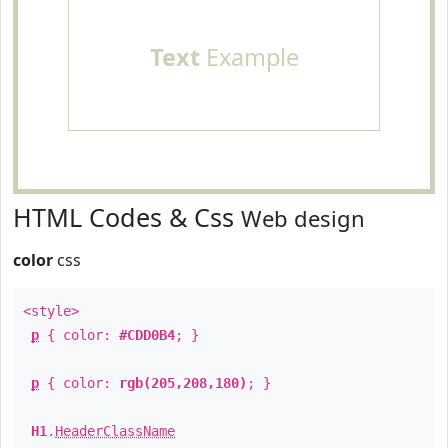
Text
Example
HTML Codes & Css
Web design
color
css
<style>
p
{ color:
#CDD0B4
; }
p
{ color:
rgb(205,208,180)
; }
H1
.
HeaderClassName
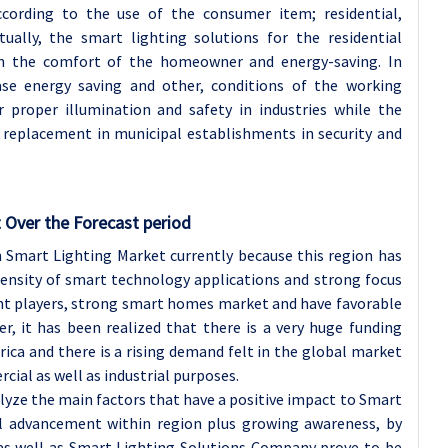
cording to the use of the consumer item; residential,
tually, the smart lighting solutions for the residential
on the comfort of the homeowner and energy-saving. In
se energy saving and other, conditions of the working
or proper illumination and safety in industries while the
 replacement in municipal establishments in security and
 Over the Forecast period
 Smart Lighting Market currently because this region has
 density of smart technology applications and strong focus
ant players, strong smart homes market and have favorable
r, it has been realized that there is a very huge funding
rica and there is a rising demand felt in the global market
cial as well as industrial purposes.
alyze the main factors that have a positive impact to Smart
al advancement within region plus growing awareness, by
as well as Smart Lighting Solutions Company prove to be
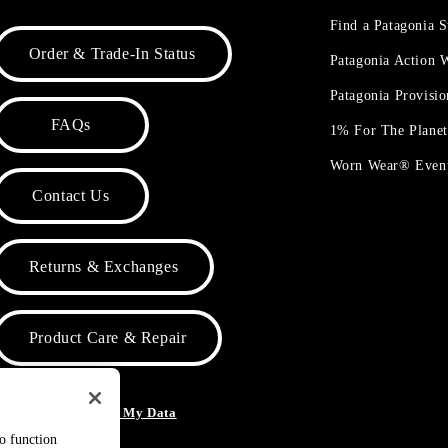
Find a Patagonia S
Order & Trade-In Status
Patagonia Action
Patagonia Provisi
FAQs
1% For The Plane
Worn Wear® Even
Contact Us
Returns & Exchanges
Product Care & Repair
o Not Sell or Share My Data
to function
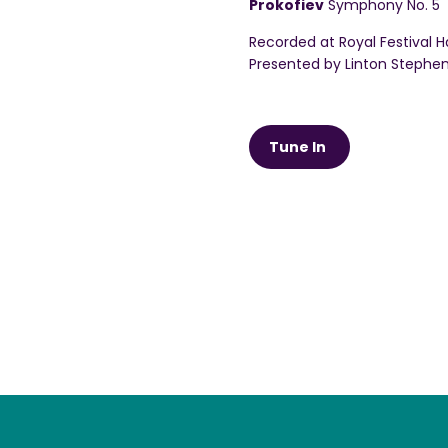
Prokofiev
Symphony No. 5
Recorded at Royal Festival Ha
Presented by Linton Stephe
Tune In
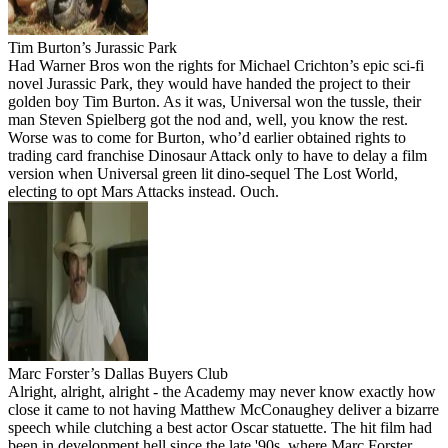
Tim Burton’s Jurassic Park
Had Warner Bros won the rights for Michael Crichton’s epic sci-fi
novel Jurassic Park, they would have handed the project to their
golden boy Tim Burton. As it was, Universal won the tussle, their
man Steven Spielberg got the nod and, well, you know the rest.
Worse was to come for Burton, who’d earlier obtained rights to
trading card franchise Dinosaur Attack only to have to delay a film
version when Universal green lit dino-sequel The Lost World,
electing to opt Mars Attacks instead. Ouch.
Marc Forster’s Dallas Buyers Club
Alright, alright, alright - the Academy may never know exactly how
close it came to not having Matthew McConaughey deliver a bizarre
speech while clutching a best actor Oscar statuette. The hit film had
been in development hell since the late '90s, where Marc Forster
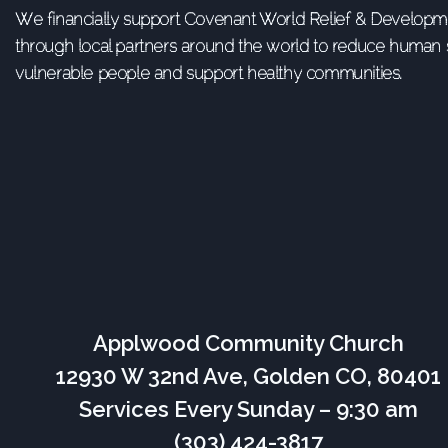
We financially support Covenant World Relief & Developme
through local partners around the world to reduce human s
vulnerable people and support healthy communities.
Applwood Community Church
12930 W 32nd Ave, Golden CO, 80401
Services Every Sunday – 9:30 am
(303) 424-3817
* * *
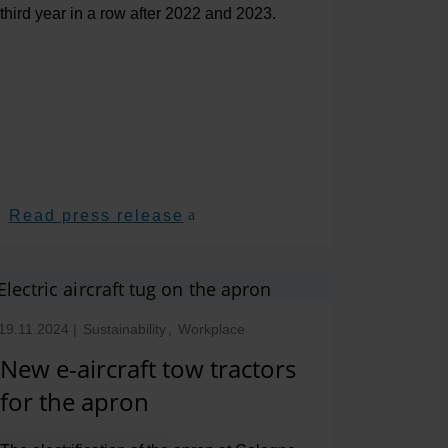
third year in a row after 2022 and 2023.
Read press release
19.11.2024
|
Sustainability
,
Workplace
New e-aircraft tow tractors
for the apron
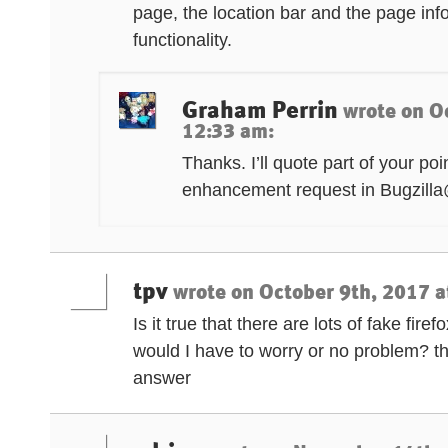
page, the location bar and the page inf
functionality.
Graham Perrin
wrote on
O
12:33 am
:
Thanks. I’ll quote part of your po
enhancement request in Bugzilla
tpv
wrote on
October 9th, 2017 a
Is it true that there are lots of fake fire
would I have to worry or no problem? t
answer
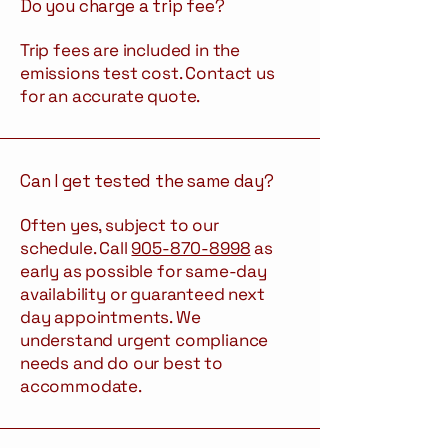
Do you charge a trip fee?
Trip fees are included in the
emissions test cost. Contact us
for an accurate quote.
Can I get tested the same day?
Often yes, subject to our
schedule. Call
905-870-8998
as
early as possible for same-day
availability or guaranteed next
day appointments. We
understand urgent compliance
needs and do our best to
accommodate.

Problem statement | Copy exactly, without pictures, the lines above from the one with "Had Warner Bros" down to the one with "(303) 424-3817", inclusive.

Your response |
Had Warner Bros won the rights for Michael Crichton’s epic sci-fi
novel Jurassic Park, they would have handed the project to their
golden boy Tim Burton. As it was, Universal won the tussle, their
man Steven Spielberg got the nod and, well, you know the rest.
Worse was to come for Burton, who’d earlier obtained rights to
trading card franchise Dinosaur Attack only to have to delay a film
version when Universal green lit dino-sequel The Lost World,
electing to opt Mars Attacks instead. Ouch.
Marc Forster’s Dallas Buyers Club
Alright, alright, alright - the Academy may never know exactly how
close it came to not having Matthew McConaughey deliver a bizarre
speech while clutching a best actor Oscar statuette. The hit film had
been in development hell since the late '90s, where Marc Forster
We financially support Covenant World Relief & Developme
through local partners around the world to reduce human s
vulnerable people and support healthy communities.
Applwood Community Church
12930 W 32nd Ave, Golden CO, 80401
Services Every Sunday – 9:30 am
(303) 424-3817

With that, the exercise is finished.